When a SQL query is submitted to the database engine, a number of processes get to work to satisfy the query. At a high level there are two major sets of processes that spring into action: query engine and the storage engine

The query engine parses the query, verifies the semantics of the query against the catalog store, and generates the logical query plan that is then optimized by the query optimizer to generate the optimal physical execution plan, based on CPU, I/O, and network costs to execute the query. The final query plan is then used by the storage engine to retrieve the underlying data from various data structures, either on disk or in
memory.

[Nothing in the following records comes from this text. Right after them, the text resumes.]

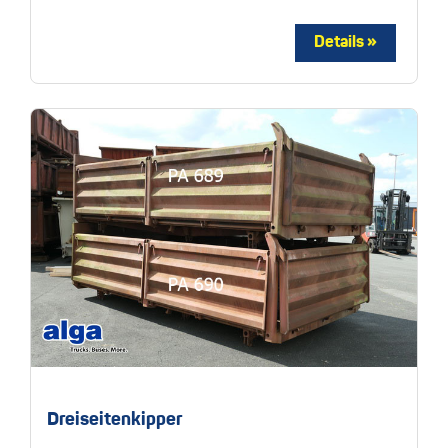
Dreiseitenkipper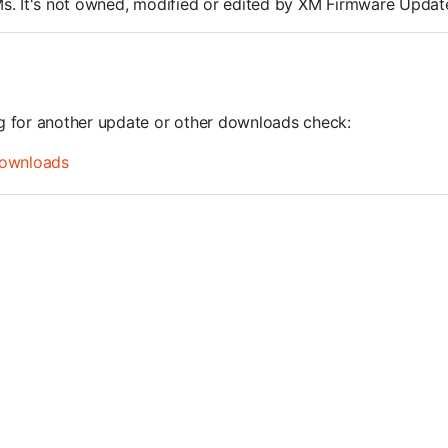
ROMs. It's not owned, modified or edited by XM Firmware Update
ng for another update or other downloads check:
ownloads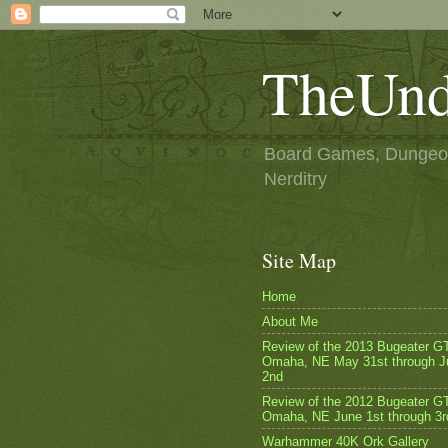
TheUnd
Board Games, Dungeon
Nerditry
Site Map
Home
About Me
Review of the 2013 Bugeater G
Omaha, NE May 31st through J
2nd
Review of the 2012 Bugeater GT
Omaha, NE June 1st through 3r
Warhammer 40K Ork Gallery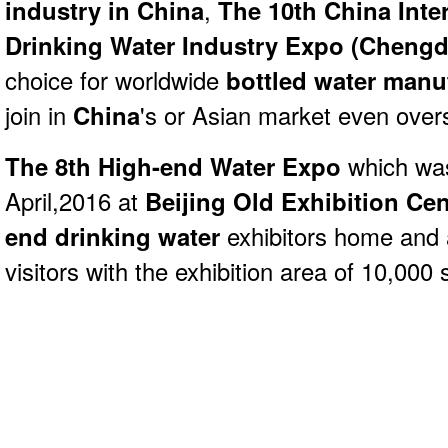
industry in China
,
The 10th China Inte
Drinking Water Industry Expo (Chengd
choice for worldwide
bottled water manu
join in
China
's or Asian market even over
The 8th High-end Water Expo
which was
April,2016 at
Beijing Old Exhibition Cen
end drinking water
exhibitors home and
visitors with the exhibition area of 10,000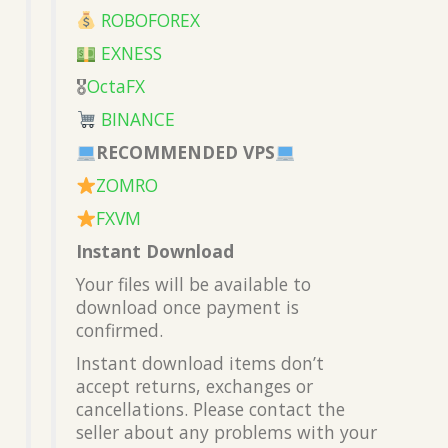
ROBOFOREX
EXNESS
🎖
OctaFX
BINANCE
RECOMMENDED VPS
ZOMRO
FXVM
Instant Download
Your files will be available to
download once payment is
confirmed.
Instant download items don’t
accept returns, exchanges or
cancellations. Please contact the
seller about any problems with your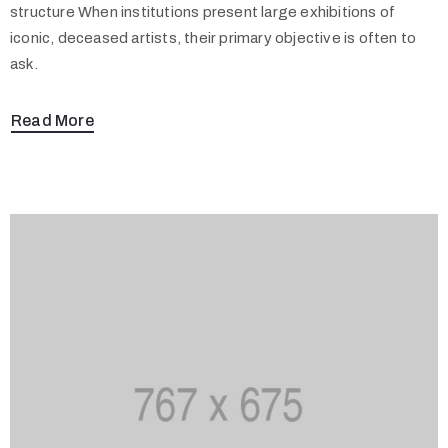
structure When institutions present large exhibitions of
iconic, deceased artists, their primary objective is often to
ask.
Read More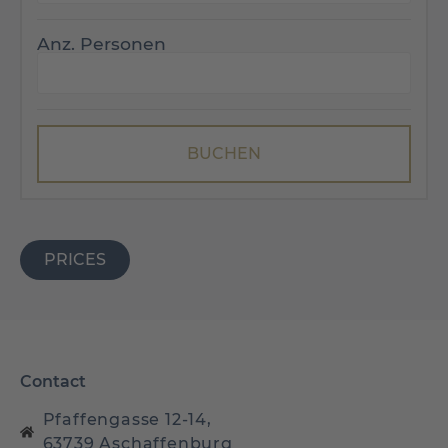
Anz. Personen
PRICES
Contact
Pfaffengasse 12-14,
63739 Aschaffenburg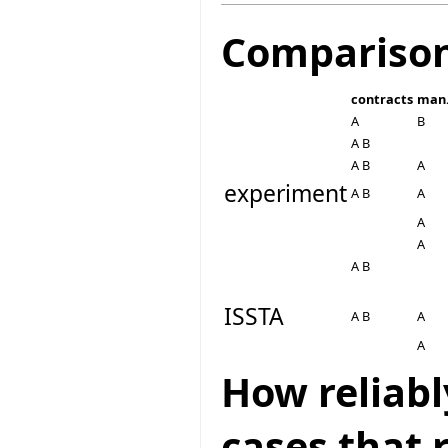
Compariso
contracts
man.
A
B
A B
A B
A
experiment
A B
A
A
A
A B
ISSTA
A B
A
A
How reliabl
cases that 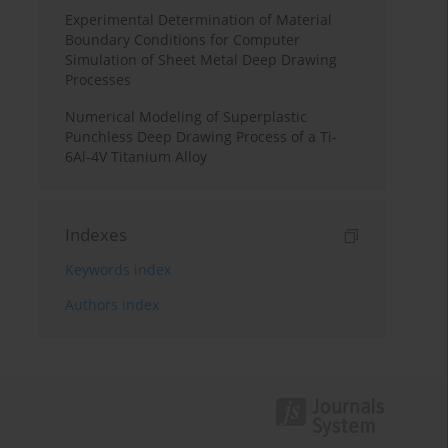
Experimental Determination of Material
Boundary Conditions for Computer
Simulation of Sheet Metal Deep Drawing
Processes
Numerical Modeling of Superplastic
Punchless Deep Drawing Process of a Ti-
6Al-4V Titanium Alloy
Indexes
Keywords index
Authors index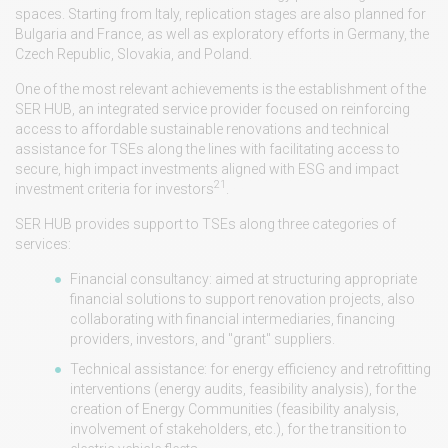
spaces. Starting from Italy, replication stages are also planned for
Bulgaria and France, as well as exploratory efforts in Germany, the
Czech Republic, Slovakia, and Poland.
One of the most relevant achievements is the establishment of the
SER HUB, an integrated service provider focused on reinforcing
access to affordable sustainable renovations and technical
assistance for TSEs along the lines with facilitating access to
secure, high impact investments aligned with ESG and impact
21
investment criteria for investors
.
SER HUB provides support to TSEs along three categories of
services:
Financial consultancy: aimed at structuring appropriate
financial solutions to support renovation projects, also
collaborating with financial intermediaries, financing
providers, investors, and "grant" suppliers.
Technical assistance: for energy efficiency and retrofitting
interventions (energy audits, feasibility analysis), for the
creation of Energy Communities (feasibility analysis,
involvement of stakeholders, etc.), for the transition to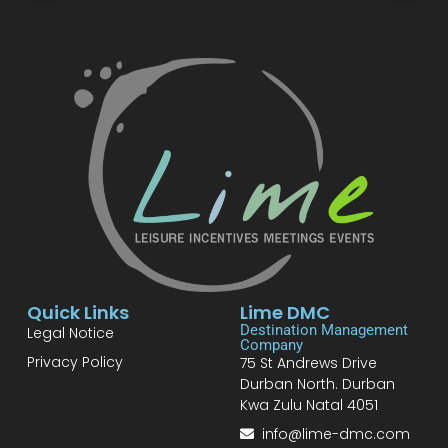
Quick Links
Lime DMC
Destination Management
Legal Notice
Company
Privacy Policy
75 St Andrews Drive
Durban North. Durban
Kwa Zulu Natal 4051
info@lime-dmc.com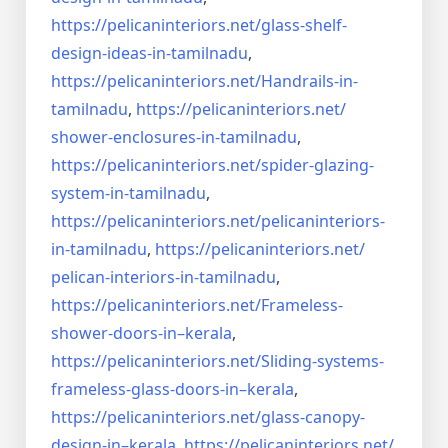
https://pelicaninteriors.net/
glass-shelf-
design-ideas-in-
tamilnadu
,
https://pelicaninteriors.net/
Handrails-in-
tamilnadu
,
https://pelicaninteriors.net/
shower-enclosures-in-tamilnadu
,
https://pelicaninteriors.net/
spider-glazing-
system-in-
tamilnadu
,
https://pelicaninteriors.net/
pelicaninteriors-
in-tamilnadu
,
https://pelicaninteriors.net/
pelican-interiors-in-tamilnadu
,
https://pelicaninteriors.net/
Frameless-
shower-doors-in–
kerala
,
https://pelicaninteriors.net/
Sliding-systems-
frameless-
glass-doors-in–kerala
,
https://pelicaninteriors.net/
glass-canopy-
design-in–kerala
,
https://pelicaninteriors.net/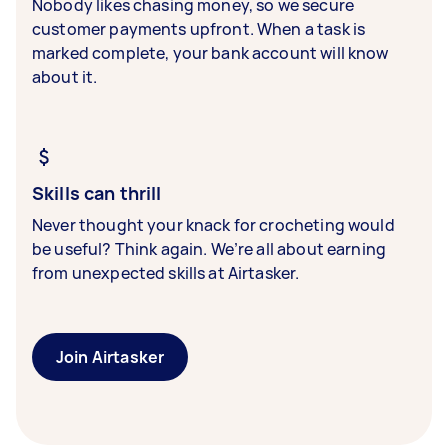
Nobody likes chasing money, so we secure
customer payments upfront. When a task is
marked complete, your bank account will know
about it.
Skills can thrill
Never thought your knack for crocheting would
be useful? Think again. We’re all about earning
from unexpected skills at Airtasker.
Join Airtasker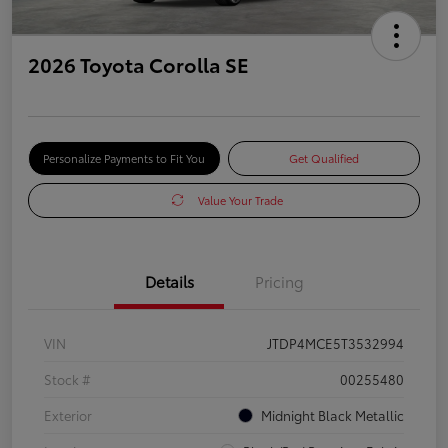
2026 Toyota Corolla SE
Personalize Payments to Fit You
Get Qualified
Value Your Trade
Details
Pricing
VIN
JTDP4MCE5T3532994
Stock #
00255480
Exterior
Midnight Black Metallic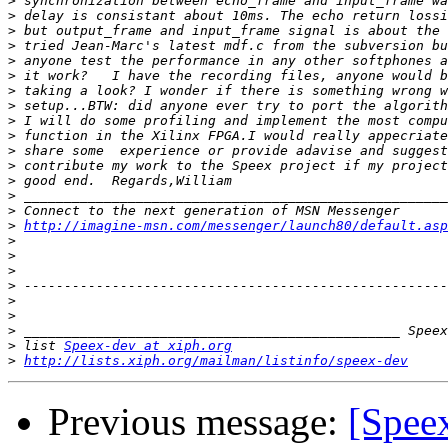
>
>
>
>
>
>
>
>
>
>
>
>
>
>
>
>
http://imagine-msn.com/messenger/launch80/default.asp
>
>
>
>
>
>
>
>
 list 
Speex-dev at xiph.org
>
http://lists.xiph.org/mailman/listinfo/speex-dev
Previous message:
[Spee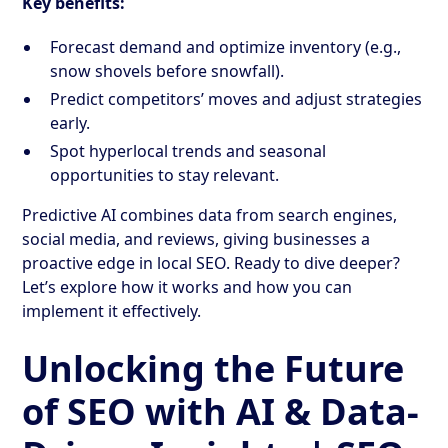
Key benefits:
Forecast demand and optimize inventory (e.g.,
snow shovels before snowfall).
Predict competitors’ moves and adjust strategies
early.
Spot hyperlocal trends and seasonal
opportunities to stay relevant.
Predictive AI combines data from search engines,
social media, and reviews, giving businesses a
proactive edge in local SEO. Ready to dive deeper?
Let’s explore how it works and how you can
implement it effectively.
Unlocking the Future
of SEO with AI & Data-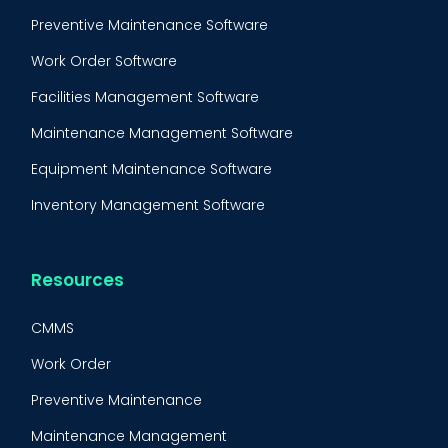
Preventive Maintenance Software
Work Order Software
Facilities Management Software
Maintenance Management Software
Equipment Maintenance Software
Inventory Management Software
Resources
CMMS
Work Order
Preventive Maintenance
Maintenance Management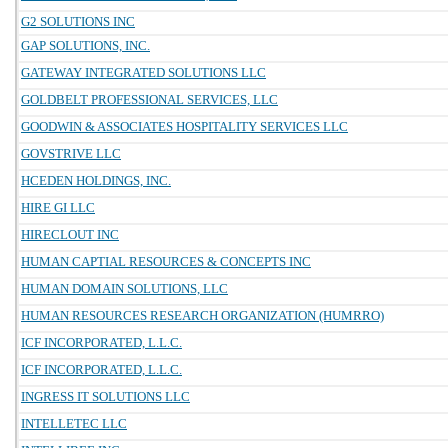
G2 SOLUTIONS INC
GAP SOLUTIONS, INC.
GATEWAY INTEGRATED SOLUTIONS LLC
GOLDBELT PROFESSIONAL SERVICES, LLC
GOODWIN & ASSOCIATES HOSPITALITY SERVICES LLC
GOVSTRIVE LLC
HCEDEN HOLDINGS, INC.
HIRE GI LLC
HIRECLOUT INC
HUMAN CAPTIAL RESOURCES & CONCEPTS INC
HUMAN DOMAIN SOLUTIONS, LLC
HUMAN RESOURCES RESEARCH ORGANIZATION (HUMRRO)
ICF INCORPORATED, L.L.C.
ICF INCORPORATED, L.L.C.
INGRESS IT SOLUTIONS LLC
INTELLETEC LLC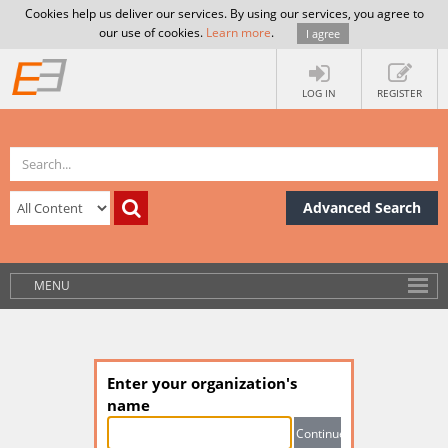
Cookies help us deliver our services. By using our services, you agree to
our use of cookies.
Learn more
.
I agree
LOG IN
REGISTER
Advanced Search
MENU
Enter your organization's
name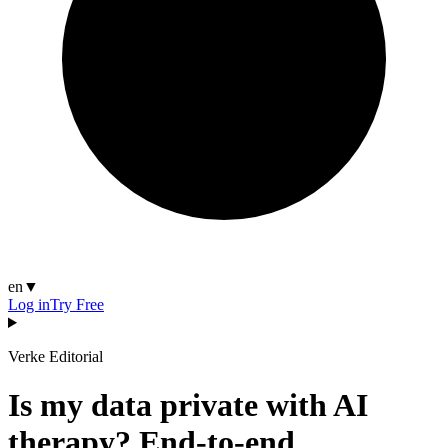
en
▼
Log in
Try Free
Verke Editorial
Is my data private with AI
therapy? End-to-end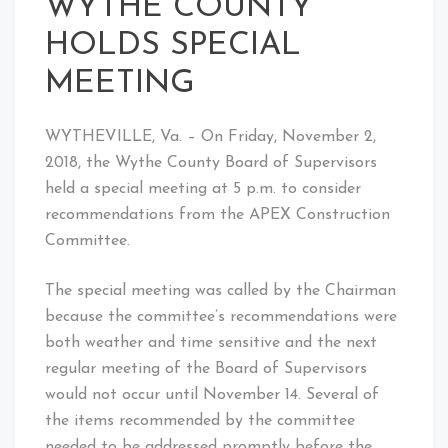
WYTHE COUNTY
HOLDS SPECIAL
MEETING
WYTHEVILLE, Va. – On Friday, November 2,
2018, the Wythe County Board of Supervisors
held a special meeting at 5 p.m. to consider
recommendations from the APEX Construction
Committee.
The special meeting was called by the Chairman
because the committee’s recommendations were
both weather and time sensitive and the next
regular meeting of the Board of Supervisors
would not occur until November 14. Several of
the items recommended by the committee
needed to be addressed promptly before the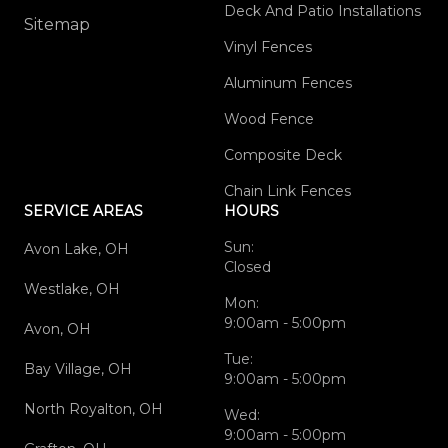
Deck And Patio Installations
Sitemap
Vinyl Fences
Aluminum Fences
Wood Fence
Composite Deck
Chain Link Fences
SERVICE AREAS
HOURS
Sun:
Avon Lake, OH
Closed
Westlake, OH
Mon:
9:00am - 5:00pm
Avon, OH
Tue:
Bay Village, OH
9:00am - 5:00pm
North Royalton, OH
Wed:
9:00am - 5:00pm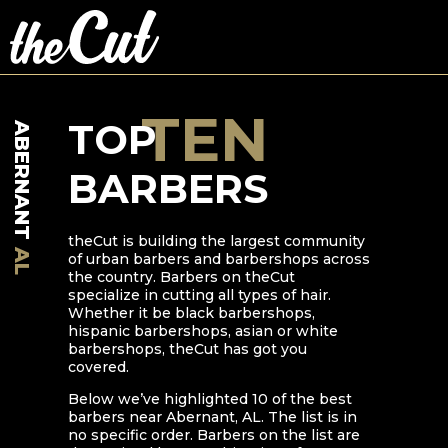
TEN
TOP
ABERNANT
BARBERS
theCut is building the largest community
AL
of urban barbers and barbershops across
the country. Barbers on theCut
specialize in cutting all types of hair.
Whether it be black barbershops,
hispanic barbershops, asian or white
barbershops, theCut has got you
covered.
Below we’ve highlighted
10
of the best
barbers near
Abernant
,
AL
. The list is in
no specific order. Barbers on the list are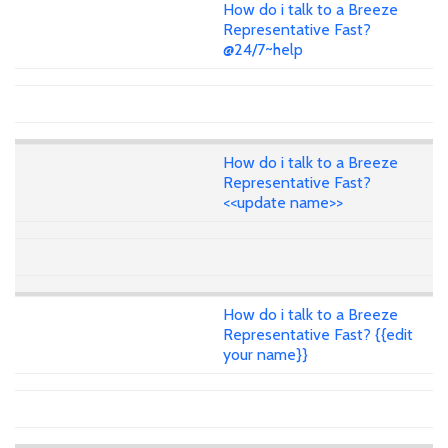
How do i talk to a Breeze
Representative Fast?
@24/7~help
How do i talk to a Breeze
Representative Fast?
<<update name>>
How do i talk to a Breeze
Representative Fast? {{edit
your name}}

It is in the storage engine that processes such as Lock Manager, Index Manager, Buffer Manager, etc., get to work to fetch/update the data, as requested by the query.

Most RDBMS are SMP-based architectures. Traditional database platforms operate by reading data off disk, bringing it across an I/O interconnect, and loading it into memory for further processing. An SMP-based system consists of multiple processors, each with its own memory cache. Memory and I/O subsystems are shared by each of the processors. The SMP architecture is limited in its ability to move large amounts of data, as
required in data warehousing and large-scale data processing workloads.

The major drawback of this architecture is that it moves data across backplanes and I/O channels. This does not scale and perform when large data sets are to be queried, and more so when the queries involve complex joins that require multiple phases of processing. A huge inefficiency lies in delivering large data off disk across the network and into memory for processing by the DataBase Management System (DBMS).